WORK TO BE COMPLETED:
Below is a listing from which only part is wanted; return exactly the lines from the one with "Click here to contact us (370, 961)" up to and including the one with "Home (87, 192)".

(INPUT DATA Opens)

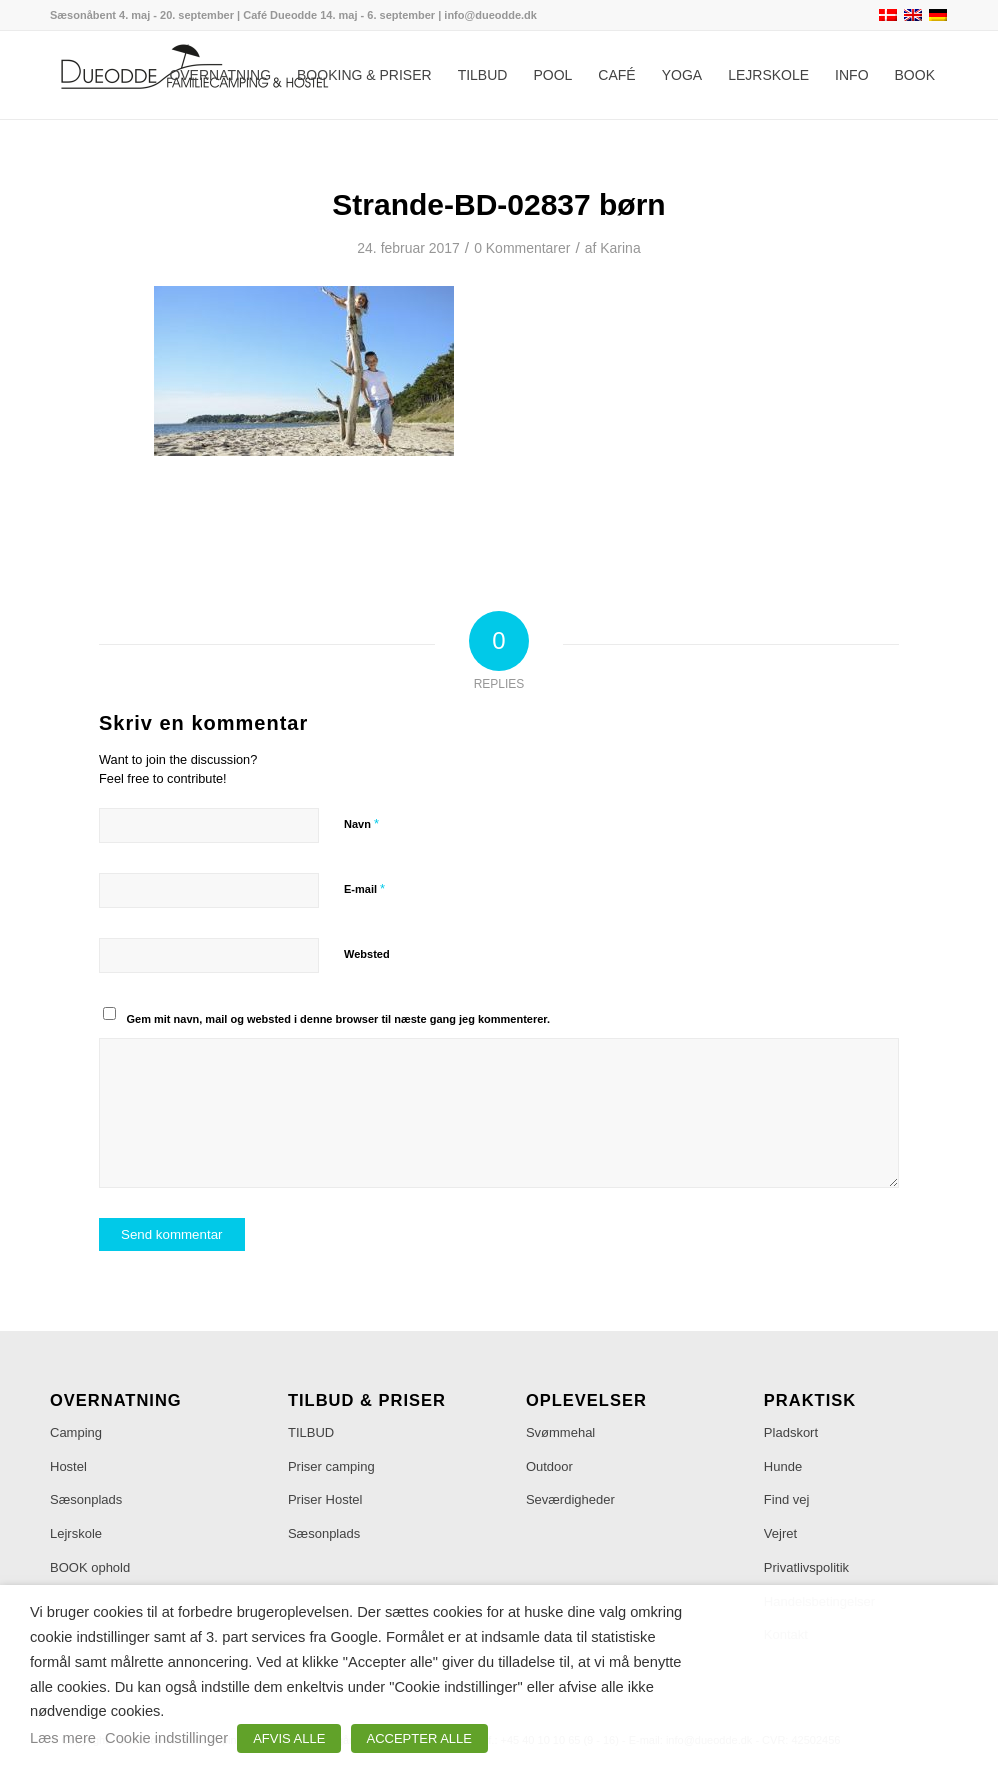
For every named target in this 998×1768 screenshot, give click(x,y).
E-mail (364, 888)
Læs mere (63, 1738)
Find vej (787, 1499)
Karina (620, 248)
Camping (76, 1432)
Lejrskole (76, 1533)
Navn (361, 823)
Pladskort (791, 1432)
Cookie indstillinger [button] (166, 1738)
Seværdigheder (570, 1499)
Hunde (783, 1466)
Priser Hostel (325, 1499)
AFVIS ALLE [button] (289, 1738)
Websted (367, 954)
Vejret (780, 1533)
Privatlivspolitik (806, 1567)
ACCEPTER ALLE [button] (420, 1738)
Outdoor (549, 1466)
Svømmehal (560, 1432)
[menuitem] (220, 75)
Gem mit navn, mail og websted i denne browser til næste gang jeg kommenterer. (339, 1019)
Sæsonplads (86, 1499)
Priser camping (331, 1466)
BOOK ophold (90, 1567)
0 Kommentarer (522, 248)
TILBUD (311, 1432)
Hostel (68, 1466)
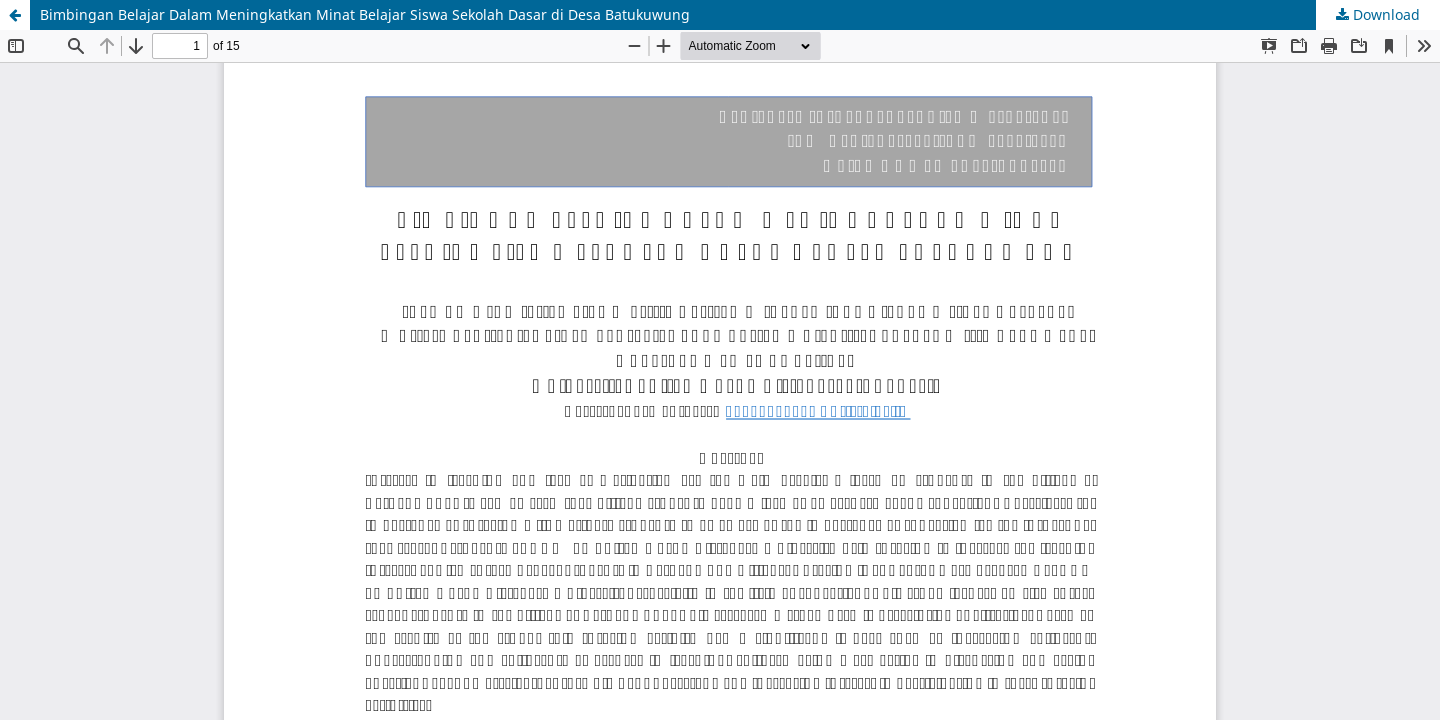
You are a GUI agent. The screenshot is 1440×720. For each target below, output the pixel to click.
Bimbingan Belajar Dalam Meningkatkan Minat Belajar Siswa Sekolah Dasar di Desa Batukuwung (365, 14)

(INPUT DATA Closes)
(INPUT DATA Opens)

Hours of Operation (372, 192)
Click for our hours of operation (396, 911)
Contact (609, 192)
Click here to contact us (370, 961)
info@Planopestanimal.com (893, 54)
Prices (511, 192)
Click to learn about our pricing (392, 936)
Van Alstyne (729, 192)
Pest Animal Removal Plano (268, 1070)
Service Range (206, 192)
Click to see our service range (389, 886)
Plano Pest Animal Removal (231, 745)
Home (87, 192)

(INPUT DATA Closes)
(INPUT DATA Opens)

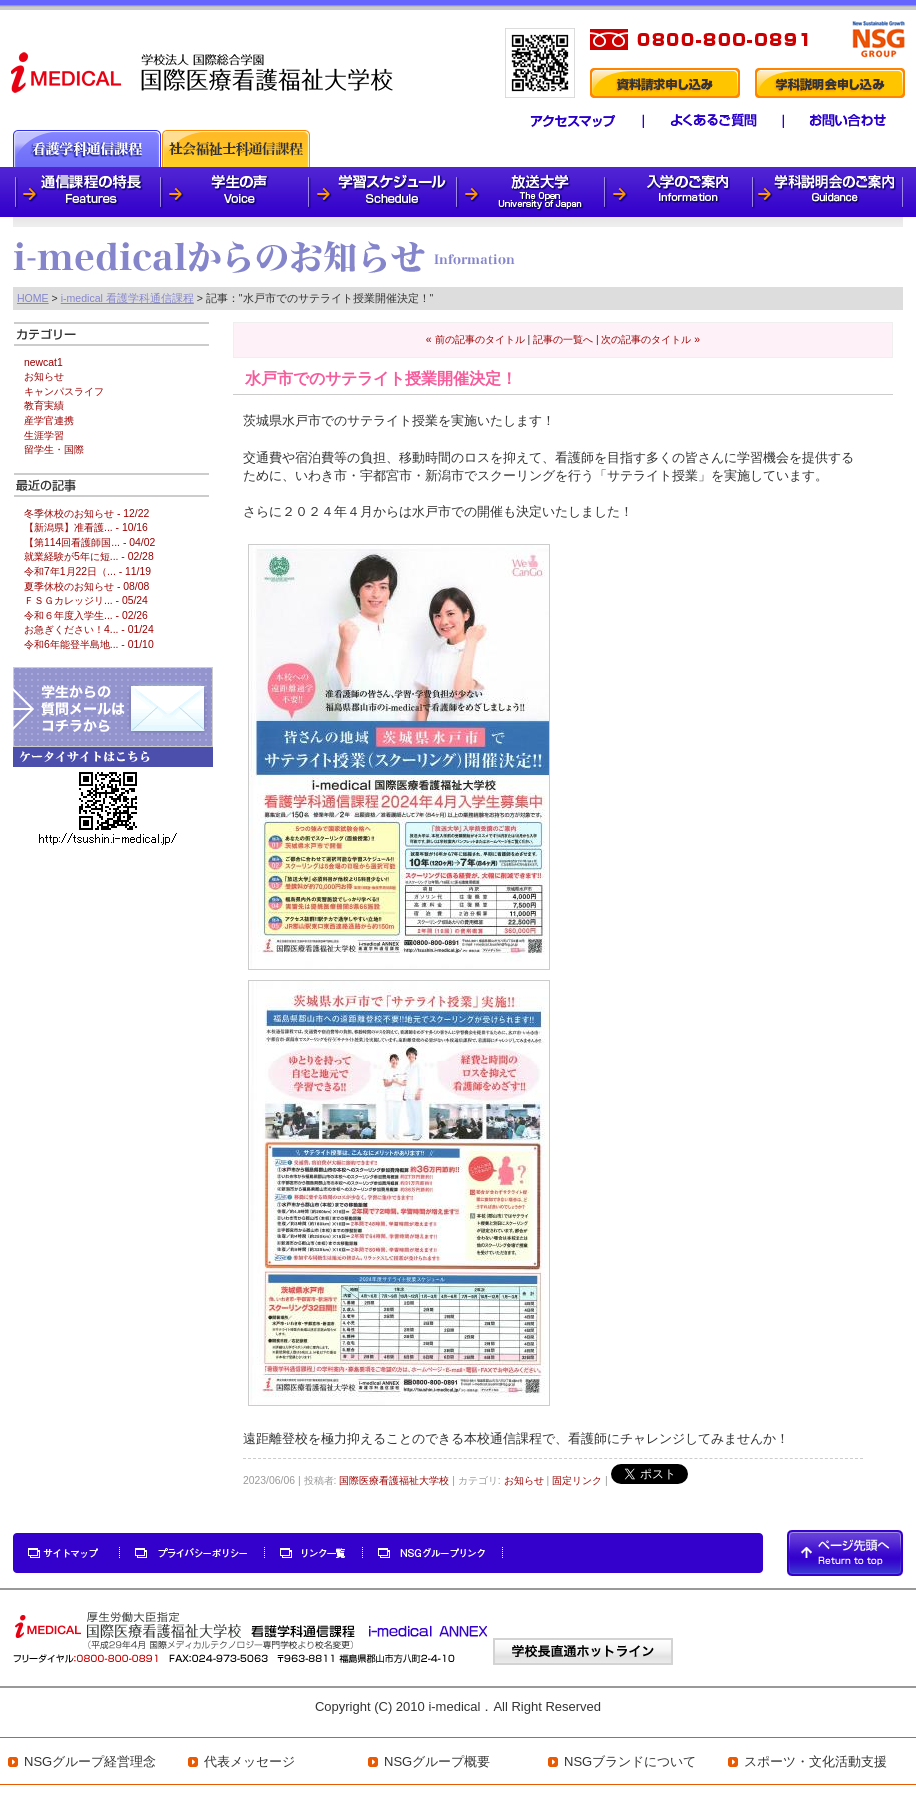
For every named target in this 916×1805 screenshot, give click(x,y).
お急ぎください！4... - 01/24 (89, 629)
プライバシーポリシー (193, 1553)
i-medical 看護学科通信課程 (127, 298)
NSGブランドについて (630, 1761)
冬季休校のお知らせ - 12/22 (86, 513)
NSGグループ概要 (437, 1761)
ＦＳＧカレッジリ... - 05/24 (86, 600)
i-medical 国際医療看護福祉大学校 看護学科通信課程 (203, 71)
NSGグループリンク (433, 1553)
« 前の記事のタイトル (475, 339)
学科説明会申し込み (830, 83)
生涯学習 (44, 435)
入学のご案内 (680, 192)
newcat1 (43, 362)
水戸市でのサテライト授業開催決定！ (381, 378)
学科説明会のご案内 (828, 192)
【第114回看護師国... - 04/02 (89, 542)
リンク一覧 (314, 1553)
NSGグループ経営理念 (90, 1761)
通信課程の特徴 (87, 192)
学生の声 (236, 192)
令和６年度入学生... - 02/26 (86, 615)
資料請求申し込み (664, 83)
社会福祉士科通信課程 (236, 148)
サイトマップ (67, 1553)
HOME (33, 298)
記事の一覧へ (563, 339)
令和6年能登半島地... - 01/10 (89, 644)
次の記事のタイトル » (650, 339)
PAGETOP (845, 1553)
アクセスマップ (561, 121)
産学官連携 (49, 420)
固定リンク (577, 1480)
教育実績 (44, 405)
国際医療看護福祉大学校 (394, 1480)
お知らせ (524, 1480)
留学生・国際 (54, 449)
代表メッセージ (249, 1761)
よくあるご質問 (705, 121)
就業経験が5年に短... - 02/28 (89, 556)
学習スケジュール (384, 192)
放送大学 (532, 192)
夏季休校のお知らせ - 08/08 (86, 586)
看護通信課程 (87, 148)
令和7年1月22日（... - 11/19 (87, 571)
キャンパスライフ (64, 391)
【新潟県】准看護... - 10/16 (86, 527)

(INPUT DATA Closes)

YOUR SOLUTION:
Click here to contact us (370, 961)
info@Planopestanimal.com (893, 54)
Prices (511, 192)
Click to learn about our pricing (392, 936)
Van Alstyne (729, 192)
Pest Animal Removal Plano (268, 1070)
Service Range (206, 192)
Click to see our service range (389, 886)
Plano Pest Animal Removal (231, 745)
Home (87, 192)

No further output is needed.